I was introduced to Nana Patekar as an actor with his iconic ‘Control Uday’ from Welcome (2007). On the other end of the spectrum were his brilliant Parinda, Prahaar and Ab Tak Chhappan. I had no idea that there was another Nana Patekar somewhere there, the one who starred in Krantiveer (1994). On his birthday, I, a GenZ, watched the action-thriller, which also stars Raaj Kumar and Dimple Kapadia. While Patekar’s performance was a winner in my eyes, the movie — the year’s highest grosser — didn’t work for me. Here’s my GenZ review of Krantiveer.

There’s no doubt that the angry man image suits Nana Patekar, but his character Pratap Narayan Tilak isn’t what our generation is used to watching. We have more flawed angry heroes, be it Ganesh Gaitonde in Sacred Games or Varun Dhawan in Badlapur. While his emotional intensity is important for the film, which also won him a National Award for his performance, his outbursts felt tiring and trite after a while.

Pratap starts as a textbook cynic, an apathetic man who simply doesn’t care, but eventually goes on to confront social injustice directly, painting quite a wide arc for his character. However, I, as a GenZ, relate better with characters who experience and showcase subtle emotional shifts, reflection, or narrative complexity. I appreciate nuance instead of volume. Moreover, the female characters, including Dimple Kapadia, have barely anything to do. Their existence was mostly decorative. Nana Patekar’s brilliant performance was compromised because of the way the story was narrated and stitched together. A film should look like a collaboration, a symphony, but in Krantiveer, everyone was operating at a different note, and the dissonace in their performance felt jarring.

Shah Rukh Khan’s Jawan addressed several social issues in India, and ended up delivering a commercial action thriller in 2023, relatable for today’s mass audience. On the other hand, Krantiveer also tackled multiple social problems, including, corruption, land mafia, and communalism, but making it a crowded narrative. At certain points, the film felt chaotic, crammed and with zero nuance. For example, the communal riots and land grab plot moved from riots to fire destruction to Pratap’s denial of communal division, without completely exploring any of the matters.

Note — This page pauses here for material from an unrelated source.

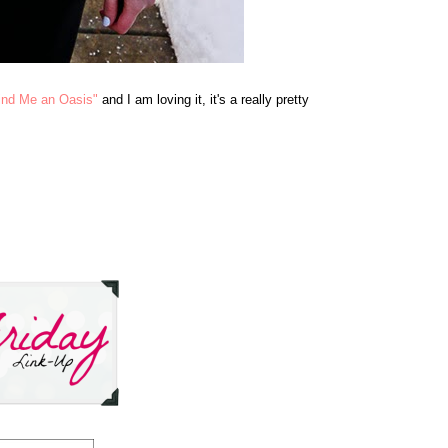
ind Me an Oasis"
and I am loving it, it's a really pretty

GenZ reacts to Nana Patekar’s 1994 film Krantiveer

Whenever I sit to watch any old film for my GenZ reacts series, it’s mostly a fresh wave of air that has me intrigued in the very beginning. However, with Krantiveer, the Mehul Kumar directorial failed to have me hooked in the opening scene. From a modern cinematic lens, Danny’s antagonist Chatur Singh felt underdefined as it lacked the buildup to threat, making his role less impactful. His weak introduction delivered no added fear or seriousness of the fact he is the decision-maker for the entire village. There were several other boring scenes that made me want to skip them and get to the closing sequence. The obligatory song breaks, random dance numbers and hypnosis scenes (logic wasn’t it’s strength clearly) were the most uninteresting and felt unnecessary.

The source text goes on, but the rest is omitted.